Nothing is cool and everything is cool
- 5 days ago
- 3 min read
Updated: 9 hours ago
We started a newsletter on Linkedin ages ago - because Chuck and I are genuinely interested in a million things and wanted to explore them and find connections between them and what we work on. I’m zooming out a little to examine some of the ideas behind this “Inspired by anywhere” funda that we operate on.
I have recently worked on a bookstore, a wealth management firm, a theatre festival, a women’s supplements brand, an SME business consultancy, and a fashion festival. I am equally kicked about ALL of them for different reasons. But only three of those projects are considered “cool” and I know you know what I mean.
Younger folks in the advertising and adjacent industries aspire to work on brands like Apple and Nike or those in fields that signal something about their taste and personality (fashion, music, food) or brands that are established (pick any known brand out there) and that have deemed to be a success before they got involved in it.
I’m not dissing this at all — it’s a part of the process. Especially when you are younger and don't know yourself very well, the world doesn't know you at all, so you try to build yourself up by associating yourself with what society has already stamped as aspirational and successful. Borrowing cred, hoping it rubs off on you to show that you are a person of taste and talent.
When I was younger, one of my aspirational brands was NH7 Weekender.
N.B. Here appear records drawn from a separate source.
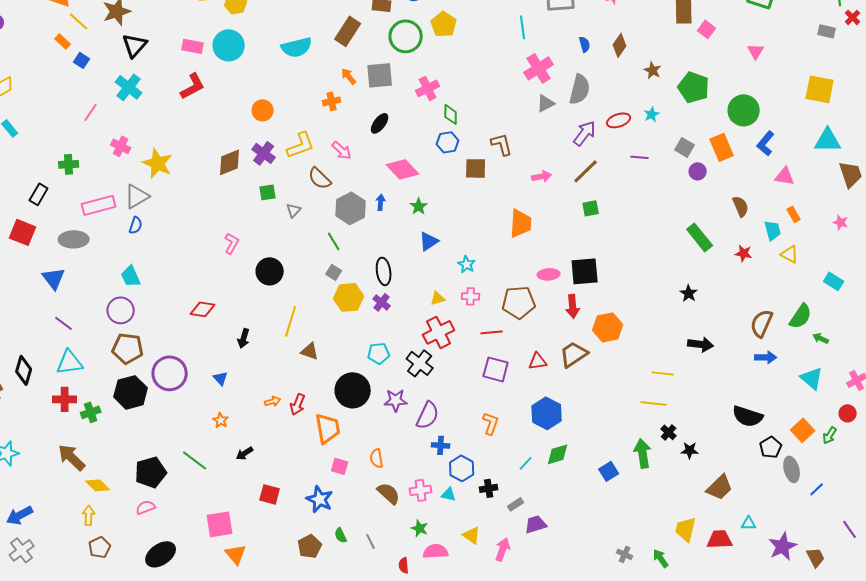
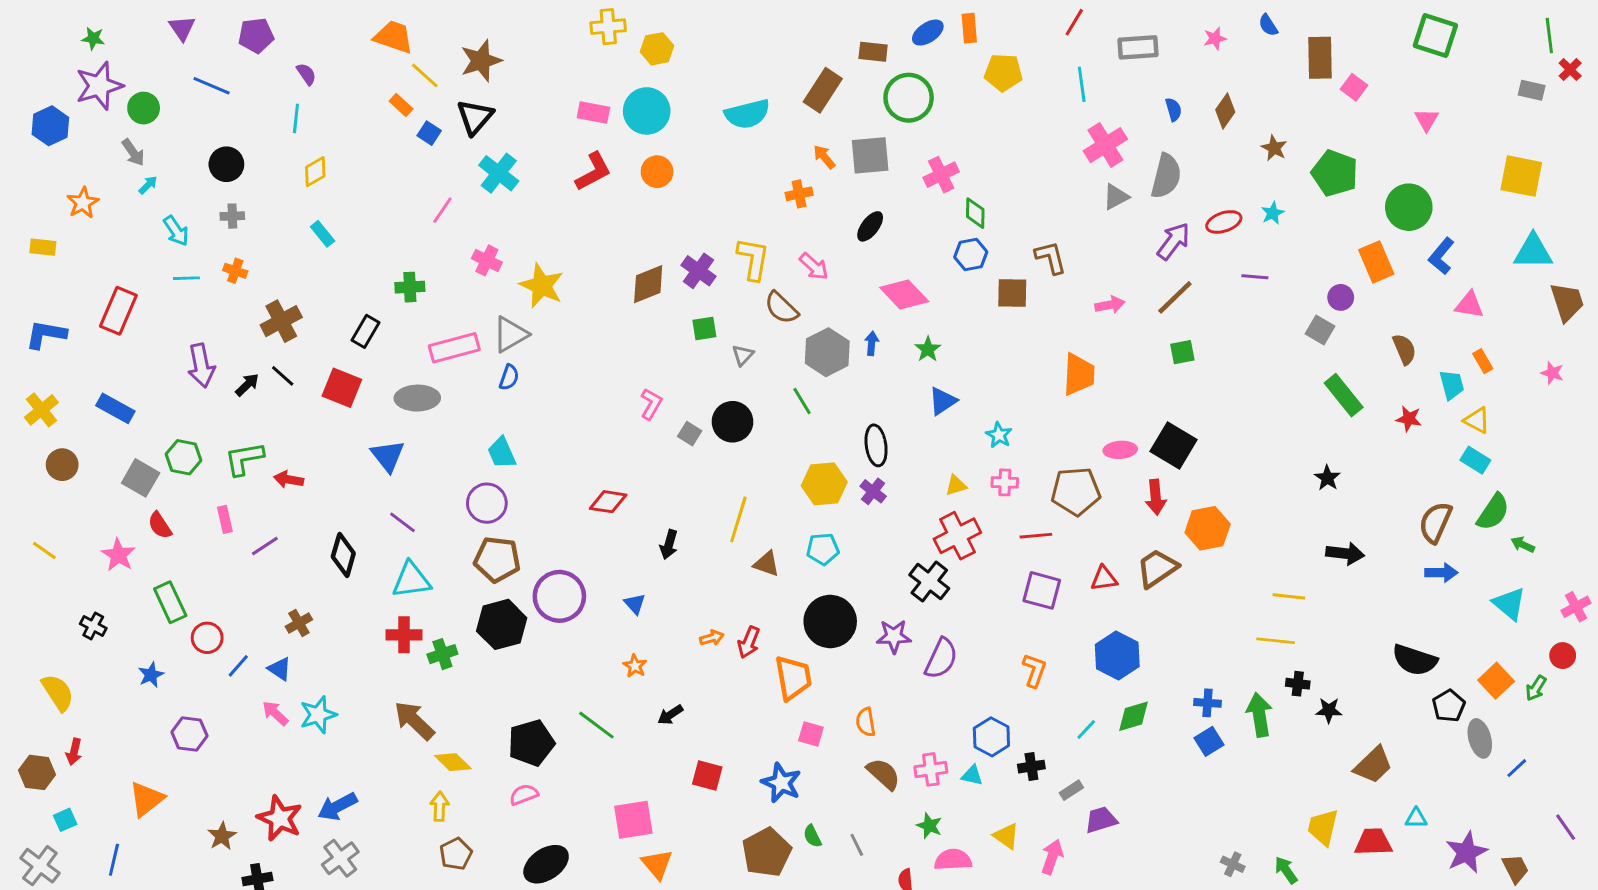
yellow pentagon: (444, 24) -> (1003, 73), moved, turned -30
black triangle: (135, 45) -> (475, 117), moved
orange circle: (263, 110) -> (657, 172), moved
yellow L-shape: (301, 145) -> (753, 259), turned -60
gray square: (685, 147) -> (1320, 330), moved
black circle: (270, 271) -> (732, 422), moved
black square: (585, 271) -> (1173, 445), turned 36
gray square: (334, 272) -> (690, 434), moved
cyan rectangle: (834, 281) -> (1475, 460), moved
cyan pentagon: (379, 353) -> (823, 549), moved
black diamond: (24, 370) -> (343, 555), moved
black cross: (669, 432) -> (1298, 684), turned -35
blue cross: (441, 445) -> (1208, 703), moved
brown pentagon: (310, 546) -> (767, 852), size x1.4

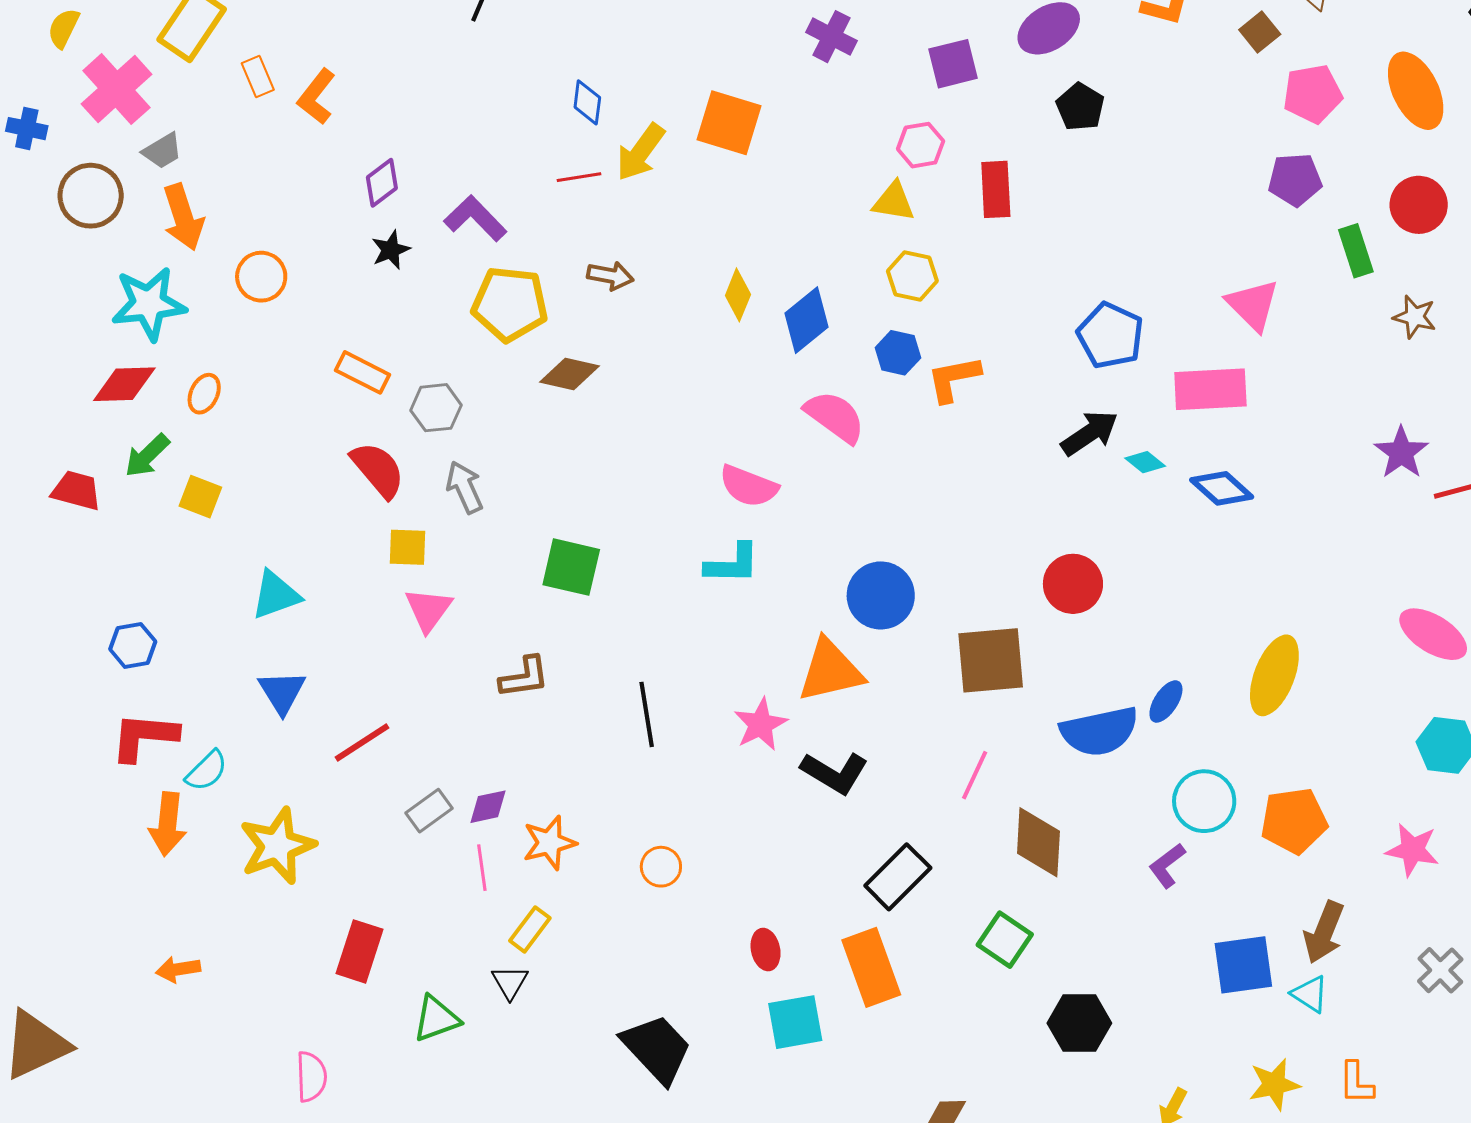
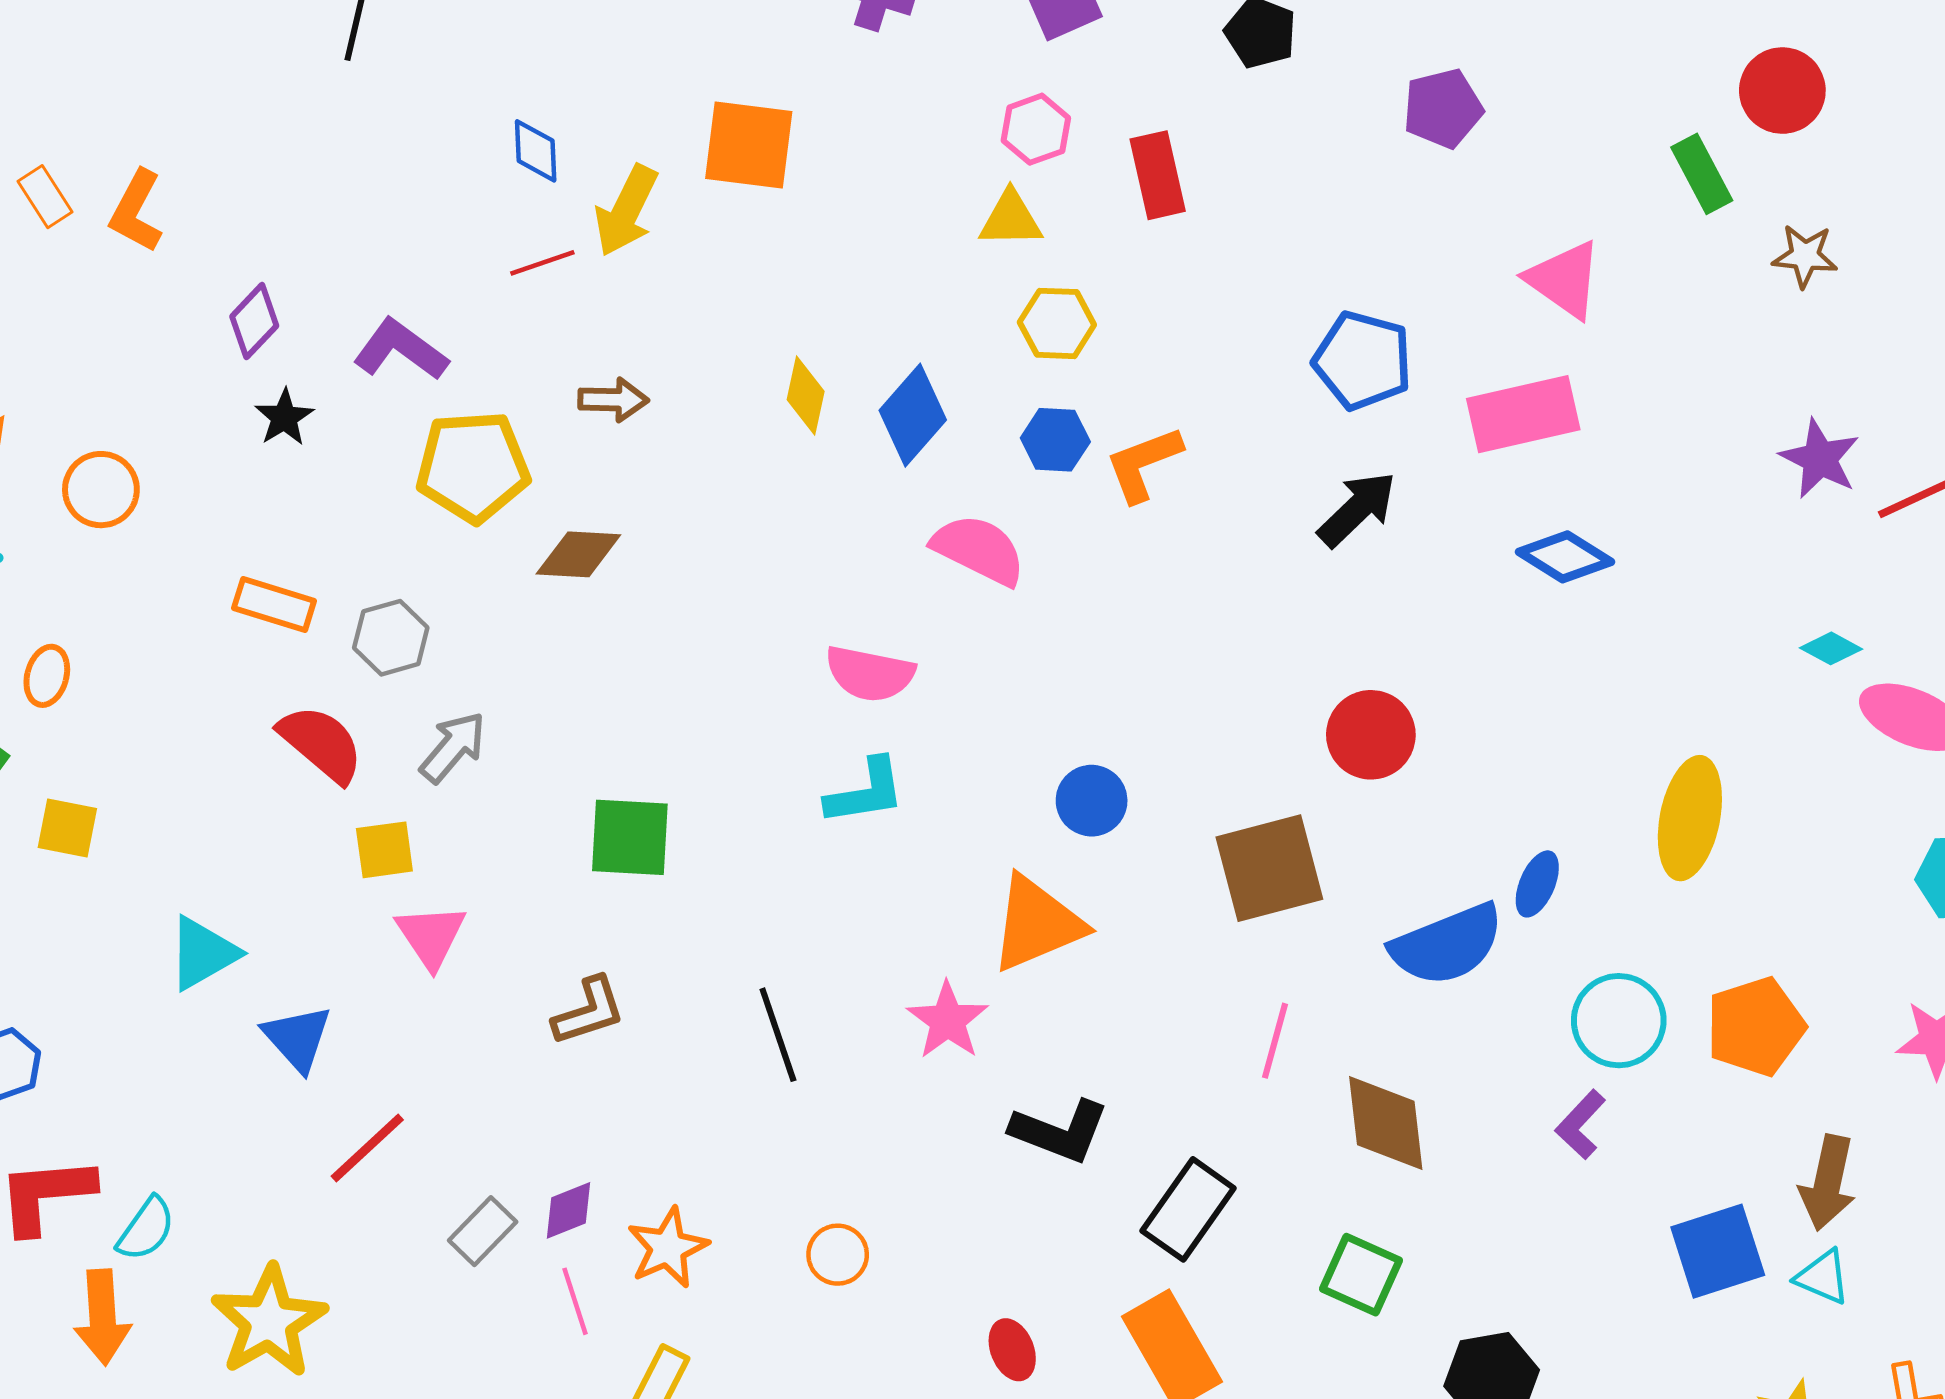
purple pentagon: (1295, 180) -> (1443, 108), moved
cyan diamond: (1145, 462) -> (1831, 648), moved
gray arrow: (465, 487) -> (453, 747), turned 74
blue circle: (881, 595) -> (1092, 801), size x0.7
blue triangle: (282, 692) -> (297, 1038), moved
black L-shape: (835, 773) -> (1060, 1131), moved

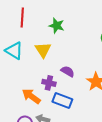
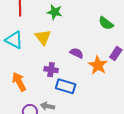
purple semicircle: (68, 71) -> (77, 53), moved
orange arrow: (31, 96) -> (19, 82), moved, turned 30

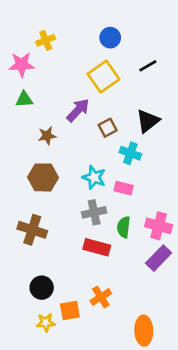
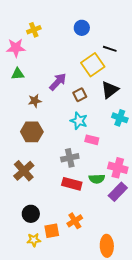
black line: (148, 66) -> (110, 49), turned 48
yellow square: (103, 77) -> (93, 65), moved
cyan cross: (130, 153) -> (120, 118), moved
cyan star: (94, 177) -> (79, 121), moved
green semicircle: (124, 227) -> (97, 179), moved, turned -98
brown cross: (32, 230) -> (24, 171), turned 30

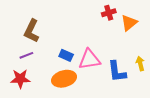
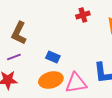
red cross: (109, 13) -> (83, 15), moved
pink triangle: (89, 59) -> (76, 83), moved

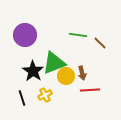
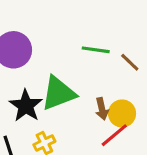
yellow circle: (66, 76) -> (122, 113), moved
red line: (90, 90) -> (114, 135), turned -36

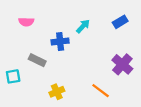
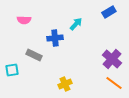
blue rectangle: (120, 22) -> (109, 12), moved
orange line: (101, 91) -> (114, 83), moved
yellow cross: (57, 92) -> (65, 84), moved

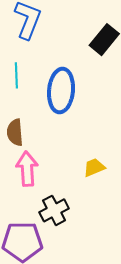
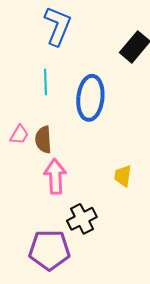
yellow trapezoid: (94, 167) -> (123, 176), turned -60

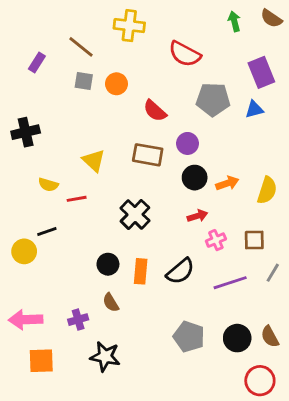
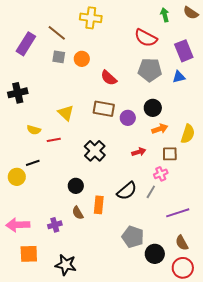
red semicircle: (185, 54) -> (146, 38), moved
purple rectangle: (37, 62) -> (26, 44), size x1.6
purple circle: (187, 143) -> (128, 118), moved
black circle: (195, 178) -> (153, 108), moved
pink cross: (216, 240) -> (161, 174), moved
brown square: (254, 240) -> (170, 154), moved
orange rectangle: (141, 271) -> (99, 205), moved
gray line: (273, 273) -> (151, 192), moved
purple line: (230, 283) -> (178, 213), moved
brown semicircle: (270, 337) -> (182, 243), moved
black circle: (237, 338) -> (155, 254), moved
black star: (105, 357) -> (66, 265), moved

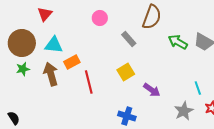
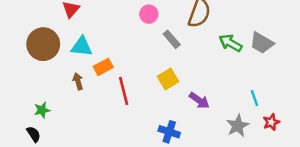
pink circle: (100, 18) -> (149, 14), moved
green star: (23, 69) -> (42, 110), moved
brown arrow: (51, 74) -> (78, 81), size x0.6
I had attended for years, I had become entrenched in the culture it was creating, I thought it was mad cool (it 100% is and continues to be), and I thought working on that was GOALS. And then hey, I got to lead comms and marketing for it for 2 years! A DREAM! SO COOL!
Let me tell you, that veneer of cool wears off real quick. Working on it was amazing, but it was all logistics and pressure and timelines and approvals and thinking on your feet and getting things done and early mornings and late nights and headaches and thanking your stars that the people on your team are as invested as you are. And as much as you think music is cool, if you have to think about it day in and day out, it becomes extremely mundane — part of the furniture in your brain. When broken down into day-to-day BAU, nothing is cool and everything is work. I have also worked on brands in travel, food, and fashion and figured that there is only so much you can starry-eyed-ly think about these topics before it becomes same old, same old - “okay there is work to be done, get to it.”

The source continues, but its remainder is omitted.